Try it
Without any of the pictures, set down the data below exactly.
----- Given data
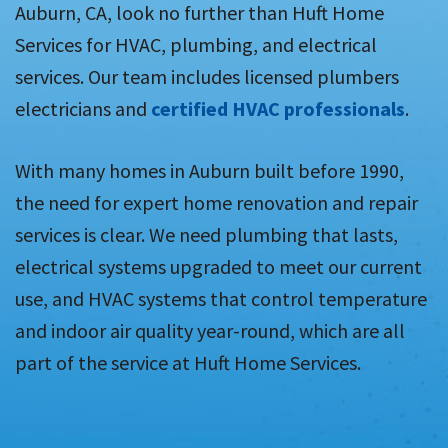
Auburn, CA, look no further than Huft Home
Services for HVAC, plumbing, and electrical
services. Our team includes licensed plumbers
electricians and
certified HVAC professionals
.
With many homes in Auburn built before 1990,
the need for expert home renovation and repair
services is clear. We need plumbing that lasts,
electrical systems upgraded to meet our current
use, and HVAC systems that control temperature
and indoor air quality year-round, which are all
part of the service at Huft Home Services.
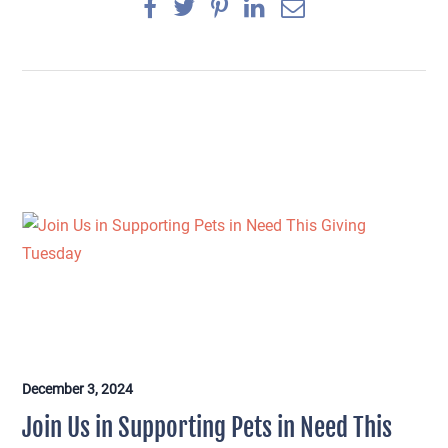
December 3, 2024
×
Join Us in Supporting Pets in Need This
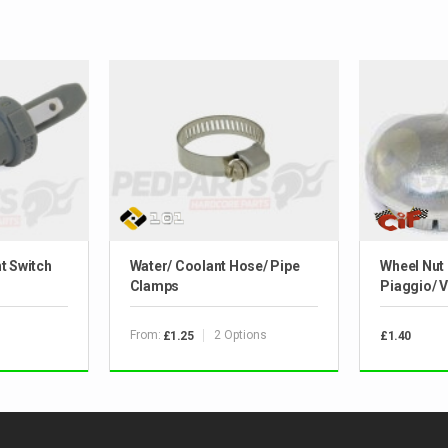
t Switch
Water/ Coolant Hose/ Pipe
Wheel Nut
Clamps
Piaggio/ 
From:
2 Options
£1.25
£1.40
----------
Response to this exercise
Auburn, CA, look no further than Huft Home
Services for HVAC, plumbing, and electrical
services. Our team includes licensed plumbers
electricians and
certified HVAC professionals
.
With many homes in Auburn built before 1990,
the need for expert home renovation and repair
services is clear. We need plumbing that lasts,
electrical systems upgraded to meet our current
use, and HVAC systems that control temperature
and indoor air quality year-round, which are all
part of the service at Huft Home Services.
December 3, 2024
×
Join Us in Supporting Pets in Need This
t Switch
Water/ Coolant Hose/ Pipe
Wheel Nut
Clamps
Piaggio/ 
From:
2 Options
£1.25
£1.40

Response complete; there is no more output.